MQTT-C Security Issue Report (mqtt_unpack_publish_response)

[GANGE666]

Overview

An issue was discovered in MQTT-C through 1.1.5. The MQTT input data processing function mqtt_unpack_publish_response in mqtt.c does not validate the length of incoming topic_name_size, which leads to an out-of-bounds read when subsequent processing of the input data. And this could also lead to an integer overflow when calculating the remaining length of incoming response. Eventually causing Denial-of-Service or an information leak, even remote code execution.

Description

In mqtt_unpack_publish_response, topic_name_size is unpack from input data directly (Line 1352). And then buf pointer add topic_name_size without checking if it exceeds the range of buf, which leads to a buffer overflow. ([Line 1355])

And if attacker provide a topic_name_size is bigger than remaining_length, which could leads to an integer overflow. ([Line 1365] and [Line 1367])
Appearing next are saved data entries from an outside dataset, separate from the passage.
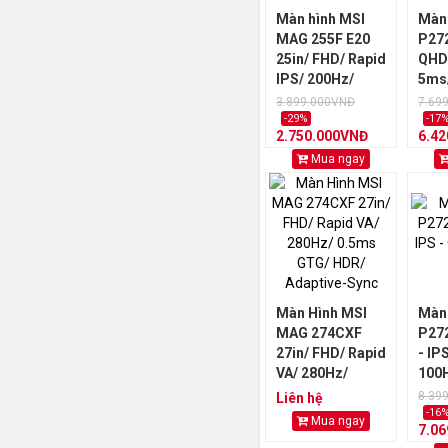
Màn hình MSI
Màn 
MAG 255F E20
P272
25in/ FHD/ Rapid
QHD/
IPS/ 200Hz/
5ms
0.5ms GTG/
3.899.000VNĐ
7.69
HDR/ FreeSync
-29%
-17
2.750.000VNĐ
6.4
Mua ngay
Màn Hình MSI
Màn 
MAG 274CXF
P272
27in/ FHD/ Rapid
- IP
VA/ 280Hz/
100
0.5ms GTG/
8.39
Liên hệ
HDR/ Adaptive-
-16
Mua ngay
7.0
Sync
ssize_t mqtt_unpack_publish_response(struct mqtt_response *mqtt_response, const uint8_t *buf)
{
...
		/* parse variable header */
    response->topic_name_size = __mqtt_unpack_uint16(buf);
    buf += 2;
    response->topic_name = buf;
    buf += response->topic_name_size;                           // buffer overflow
		
if (response->qos_level > 0) {
        response->packet_id = __mqtt_unpack_uint16(buf);
        buf += 2;
    }

    /* get payload */
    response->application_message = buf;
    if (response->qos_level == 0) {
        response->application_message_size = fixed_header->remaining_length - response->topic_name_size - 2;  // integer overflow                
    } else {
        response->application_message_size = fixed_header->remaining_length - response->topic_name_size - 4;  // integer overflow
    }
    buf += response->application_message_size;
...
}

MQTT-C/src/mqtt.c

Lines 1332 to 1373 in be12c34

	ssize_t mqtt_unpack_publish_response(struct mqtt_response *mqtt_response, const uint8_t *buf)
	{
	const uint8_t *const start = buf;
	struct mqtt_fixed_header *fixed_header;
	struct mqtt_response_publish *response;
	fixed_header = &(mqtt_response->fixed_header);
	response = &(mqtt_response->decoded.publish);
	/* get flags */
	response->dup_flag = (fixed_header->control_flags & MQTT_PUBLISH_DUP) >> 3;
	response->qos_level = (fixed_header->control_flags & MQTT_PUBLISH_QOS_MASK) >> 1;
	response->retain_flag = fixed_header->control_flags & MQTT_PUBLISH_RETAIN;
	/* make sure that remaining length is valid */
	if (mqtt_response->fixed_header.remaining_length < 4) {
	return MQTT_ERROR_MALFORMED_RESPONSE;
	}
	/* parse variable header */
	response->topic_name_size = __mqtt_unpack_uint16(buf);
	buf += 2;
	response->topic_name = buf;
	buf += response->topic_name_size;
	if (response->qos_level > 0) {
	response->packet_id = __mqtt_unpack_uint16(buf);
	buf += 2;
	}
	/* get payload */
	response->application_message = buf;
	if (response->qos_level == 0) {
	response->application_message_size = fixed_header->remaining_length - response->topic_name_size - 2;
	} else {
	response->application_message_size = fixed_header->remaining_length - response->topic_name_size - 4;
	}
	buf += response->application_message_size;
	/* return number of bytes consumed */
	return buf - start;
	}

Impact

Denial-of-Service or an information leak, even remote code execution.

[shayneoneill]

Is this fixed in any forks? Its a little disturbing this has sat around since febuary not even acknowledged.

For all we know this could have been actively exploited for the last 8+ months without even a "We'll look into it".

Does anyone have any recommendations for an alternative library for embedded microcontrollers that is, in fact, maintained?

[LiamBindle]

Happy to accept a PR fixing this. I maintain this repo casually and I'm not paid; MQTT-C in it's current form is stable and pretty widely used. It looks like the author described how to fix the problem---not sure why this wasn't submitted as a PR, but I'm happy to merge a fix.